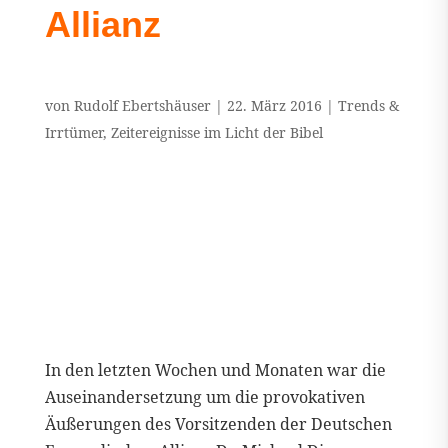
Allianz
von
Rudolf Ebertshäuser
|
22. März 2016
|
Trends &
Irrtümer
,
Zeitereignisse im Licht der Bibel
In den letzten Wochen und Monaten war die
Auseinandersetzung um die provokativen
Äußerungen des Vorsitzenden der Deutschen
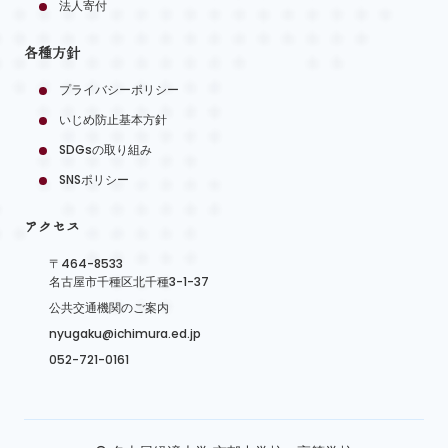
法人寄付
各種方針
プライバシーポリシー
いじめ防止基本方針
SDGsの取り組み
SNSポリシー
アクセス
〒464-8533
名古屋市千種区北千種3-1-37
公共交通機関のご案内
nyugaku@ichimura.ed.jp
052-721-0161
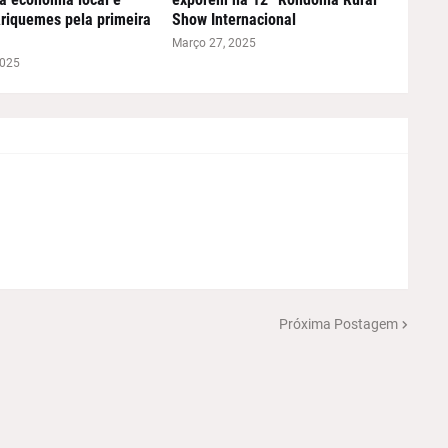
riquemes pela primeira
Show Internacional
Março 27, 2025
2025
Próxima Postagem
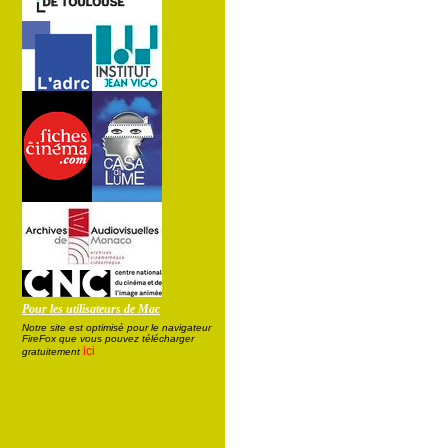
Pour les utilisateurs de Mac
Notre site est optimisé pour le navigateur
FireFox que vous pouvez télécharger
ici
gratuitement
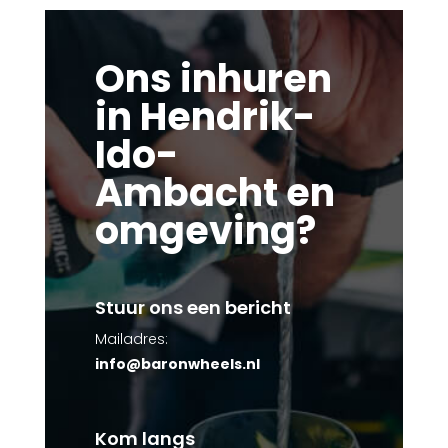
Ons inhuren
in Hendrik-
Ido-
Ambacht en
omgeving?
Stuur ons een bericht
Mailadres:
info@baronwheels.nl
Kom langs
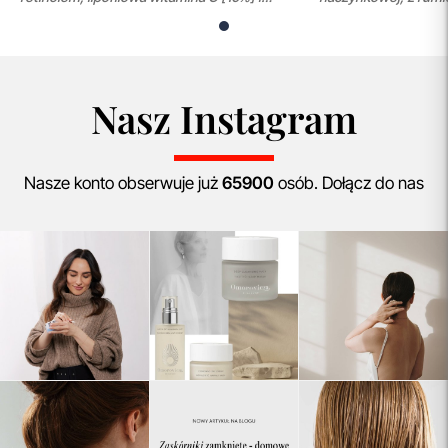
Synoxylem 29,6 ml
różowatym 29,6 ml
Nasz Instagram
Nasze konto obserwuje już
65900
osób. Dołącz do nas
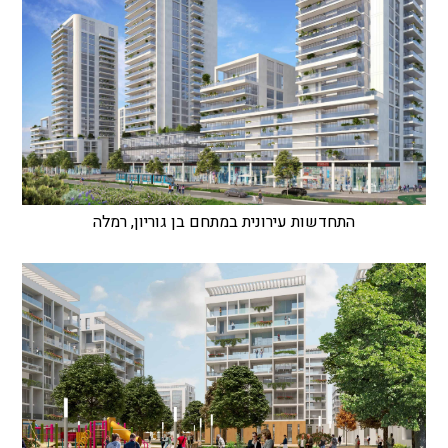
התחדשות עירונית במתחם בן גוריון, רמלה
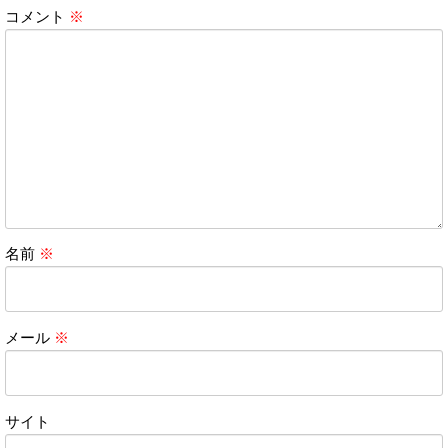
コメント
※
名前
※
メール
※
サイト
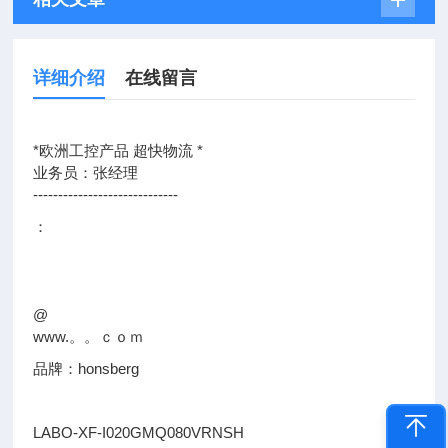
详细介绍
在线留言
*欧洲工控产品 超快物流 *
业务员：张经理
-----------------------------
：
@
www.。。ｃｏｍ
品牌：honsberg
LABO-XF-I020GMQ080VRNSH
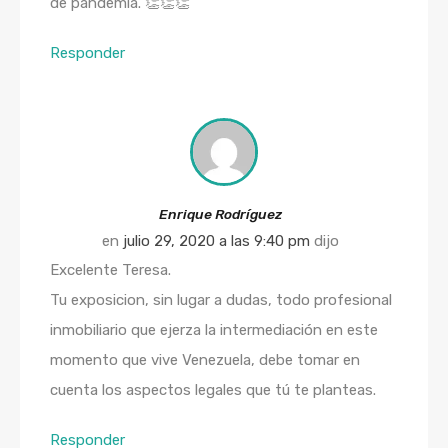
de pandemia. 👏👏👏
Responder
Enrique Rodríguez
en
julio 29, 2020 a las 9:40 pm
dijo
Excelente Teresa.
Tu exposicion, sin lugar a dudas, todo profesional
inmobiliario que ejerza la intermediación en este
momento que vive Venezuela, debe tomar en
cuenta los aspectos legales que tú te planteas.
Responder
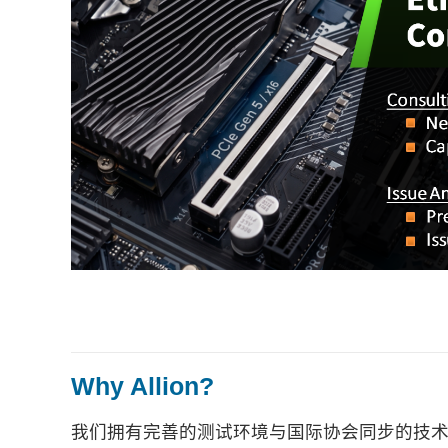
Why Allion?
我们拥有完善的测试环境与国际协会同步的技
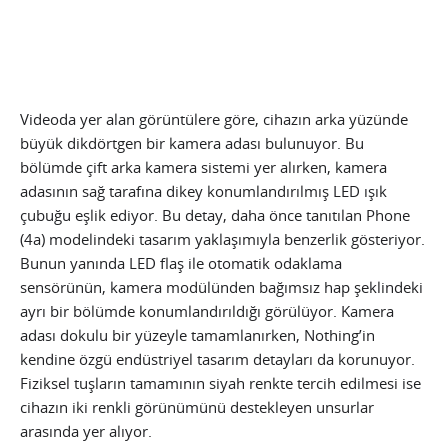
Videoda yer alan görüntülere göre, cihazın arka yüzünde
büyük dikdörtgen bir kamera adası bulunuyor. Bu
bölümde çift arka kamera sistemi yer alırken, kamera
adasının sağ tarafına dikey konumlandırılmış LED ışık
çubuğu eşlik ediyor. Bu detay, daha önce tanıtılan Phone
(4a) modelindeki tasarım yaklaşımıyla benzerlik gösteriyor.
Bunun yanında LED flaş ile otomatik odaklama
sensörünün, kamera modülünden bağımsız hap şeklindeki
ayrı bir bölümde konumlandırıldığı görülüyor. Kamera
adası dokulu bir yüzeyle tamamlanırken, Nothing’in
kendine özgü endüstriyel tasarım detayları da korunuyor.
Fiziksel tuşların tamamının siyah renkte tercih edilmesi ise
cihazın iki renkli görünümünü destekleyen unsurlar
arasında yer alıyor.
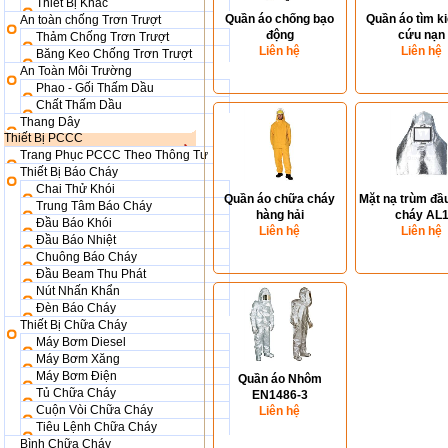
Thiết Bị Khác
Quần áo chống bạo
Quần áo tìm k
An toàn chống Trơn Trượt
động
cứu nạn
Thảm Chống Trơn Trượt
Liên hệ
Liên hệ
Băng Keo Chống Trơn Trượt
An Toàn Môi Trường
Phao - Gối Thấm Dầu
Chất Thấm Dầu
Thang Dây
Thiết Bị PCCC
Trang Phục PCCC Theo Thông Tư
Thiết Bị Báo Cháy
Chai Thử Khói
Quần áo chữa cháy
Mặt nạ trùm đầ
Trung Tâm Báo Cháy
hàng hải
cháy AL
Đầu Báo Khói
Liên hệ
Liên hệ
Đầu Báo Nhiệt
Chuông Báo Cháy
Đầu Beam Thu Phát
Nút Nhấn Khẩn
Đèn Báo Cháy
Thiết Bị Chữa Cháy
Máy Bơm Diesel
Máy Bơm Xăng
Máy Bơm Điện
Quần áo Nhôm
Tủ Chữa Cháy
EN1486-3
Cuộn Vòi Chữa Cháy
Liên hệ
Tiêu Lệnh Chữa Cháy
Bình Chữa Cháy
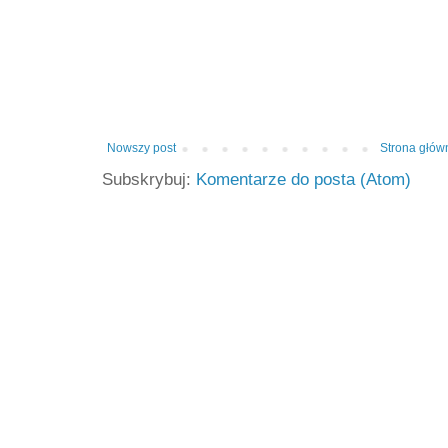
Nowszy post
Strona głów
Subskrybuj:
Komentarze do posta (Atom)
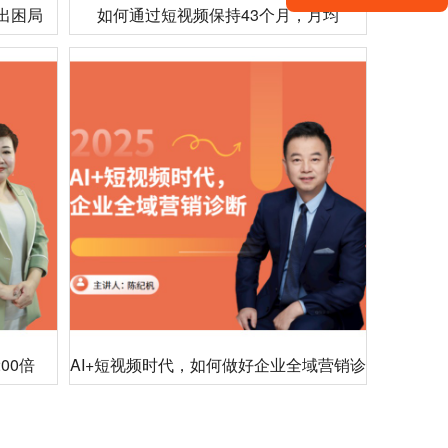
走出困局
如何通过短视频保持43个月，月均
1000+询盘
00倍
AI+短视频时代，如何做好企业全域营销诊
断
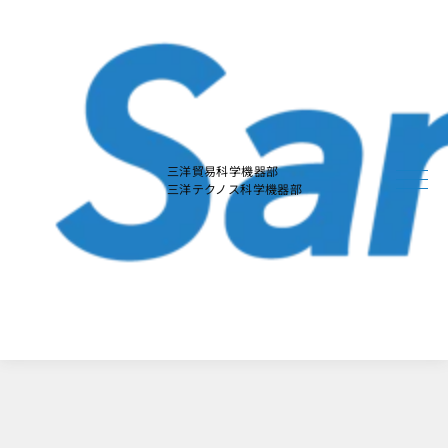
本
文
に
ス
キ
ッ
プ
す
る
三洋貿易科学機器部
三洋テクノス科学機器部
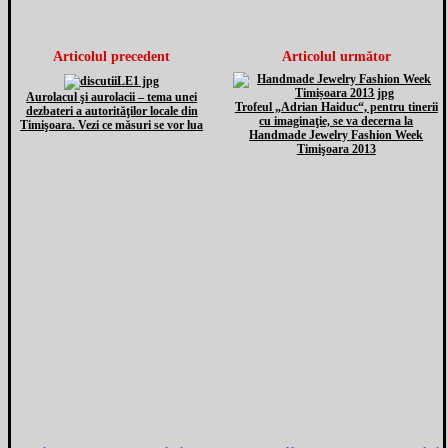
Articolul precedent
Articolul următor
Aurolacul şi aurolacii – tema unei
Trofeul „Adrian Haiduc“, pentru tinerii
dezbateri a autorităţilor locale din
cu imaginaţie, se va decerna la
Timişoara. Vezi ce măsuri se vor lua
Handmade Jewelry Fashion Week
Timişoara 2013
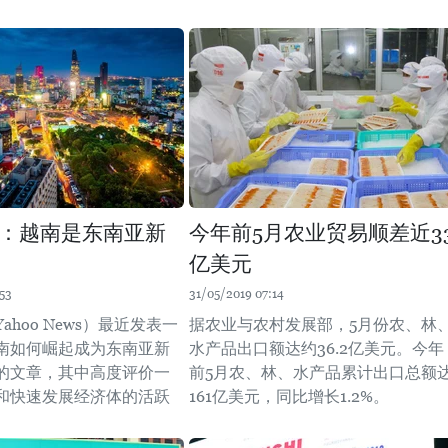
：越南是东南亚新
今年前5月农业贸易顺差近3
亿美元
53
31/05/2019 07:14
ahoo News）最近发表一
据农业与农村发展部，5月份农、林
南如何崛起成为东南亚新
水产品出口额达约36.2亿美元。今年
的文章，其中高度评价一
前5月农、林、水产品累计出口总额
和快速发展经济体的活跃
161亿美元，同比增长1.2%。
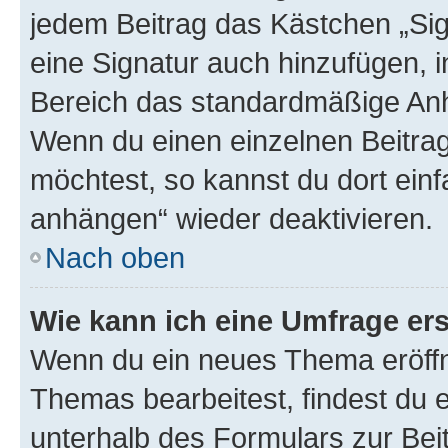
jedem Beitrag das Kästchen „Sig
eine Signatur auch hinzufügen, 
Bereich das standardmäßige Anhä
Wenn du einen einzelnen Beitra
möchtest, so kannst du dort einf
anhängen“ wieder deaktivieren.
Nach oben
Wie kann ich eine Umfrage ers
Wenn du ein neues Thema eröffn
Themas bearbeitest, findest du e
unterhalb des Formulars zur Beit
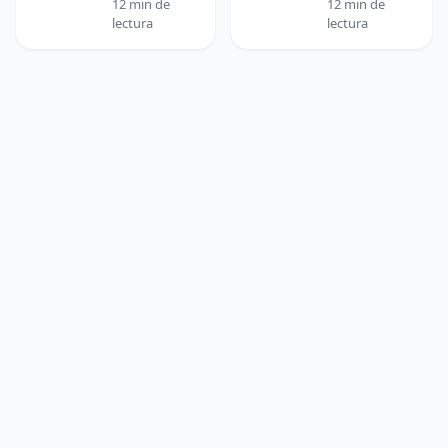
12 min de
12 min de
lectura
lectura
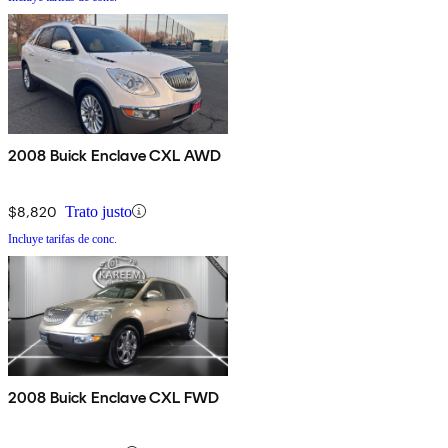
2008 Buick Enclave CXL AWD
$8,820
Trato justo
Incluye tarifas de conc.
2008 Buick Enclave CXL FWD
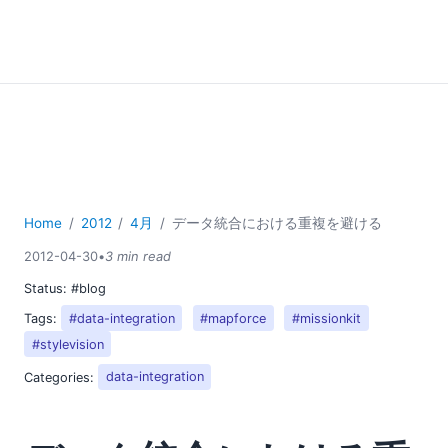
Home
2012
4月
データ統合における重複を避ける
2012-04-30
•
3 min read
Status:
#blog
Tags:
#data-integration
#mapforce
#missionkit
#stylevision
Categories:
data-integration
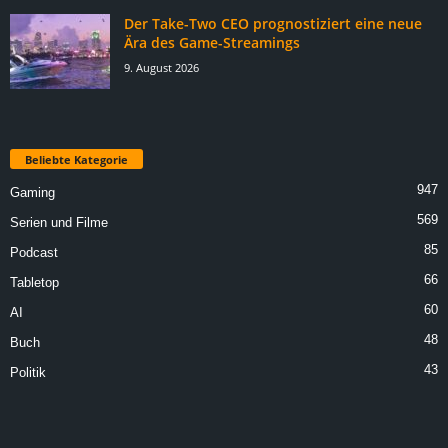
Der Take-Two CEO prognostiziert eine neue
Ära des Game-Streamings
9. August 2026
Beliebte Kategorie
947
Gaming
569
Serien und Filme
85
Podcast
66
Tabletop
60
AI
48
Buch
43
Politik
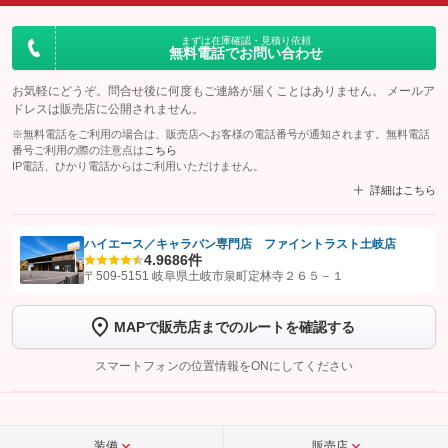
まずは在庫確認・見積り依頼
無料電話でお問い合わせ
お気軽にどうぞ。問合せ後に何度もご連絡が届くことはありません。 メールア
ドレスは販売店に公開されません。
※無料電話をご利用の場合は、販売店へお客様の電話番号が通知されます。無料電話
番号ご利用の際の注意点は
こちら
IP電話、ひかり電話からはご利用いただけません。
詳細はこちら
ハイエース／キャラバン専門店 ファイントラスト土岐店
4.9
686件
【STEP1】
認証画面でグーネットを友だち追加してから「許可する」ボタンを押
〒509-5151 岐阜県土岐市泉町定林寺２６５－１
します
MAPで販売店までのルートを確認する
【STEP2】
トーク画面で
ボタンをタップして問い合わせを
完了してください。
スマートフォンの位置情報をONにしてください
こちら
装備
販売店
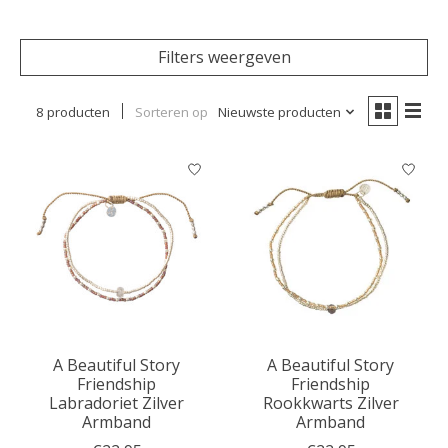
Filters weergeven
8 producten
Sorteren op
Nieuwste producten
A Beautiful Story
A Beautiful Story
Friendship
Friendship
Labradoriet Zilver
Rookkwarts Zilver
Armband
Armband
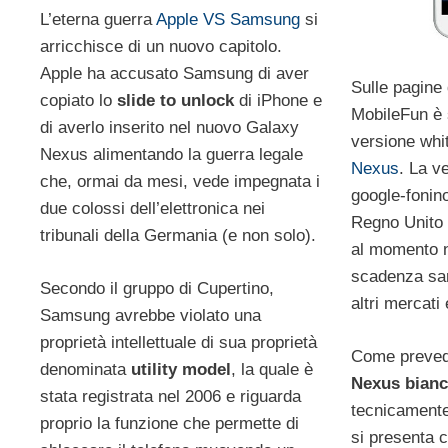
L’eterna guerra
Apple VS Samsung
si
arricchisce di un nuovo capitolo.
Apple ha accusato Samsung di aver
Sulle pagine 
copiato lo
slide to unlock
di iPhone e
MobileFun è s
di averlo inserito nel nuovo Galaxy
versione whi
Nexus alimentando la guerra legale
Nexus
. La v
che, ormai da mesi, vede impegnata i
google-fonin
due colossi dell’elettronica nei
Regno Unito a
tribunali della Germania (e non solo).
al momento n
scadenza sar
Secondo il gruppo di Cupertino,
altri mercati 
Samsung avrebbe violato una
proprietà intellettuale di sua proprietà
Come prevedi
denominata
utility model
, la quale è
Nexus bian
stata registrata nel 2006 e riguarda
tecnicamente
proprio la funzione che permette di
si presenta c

········

• [WORK INSTRUCTION]: In which lines of the material above does the string "Buick" occur? Copy them all.

• [ANSWER AREA]:
2008 Buick Enclave CXL AWD
2008 Buick Enclave CXL FWD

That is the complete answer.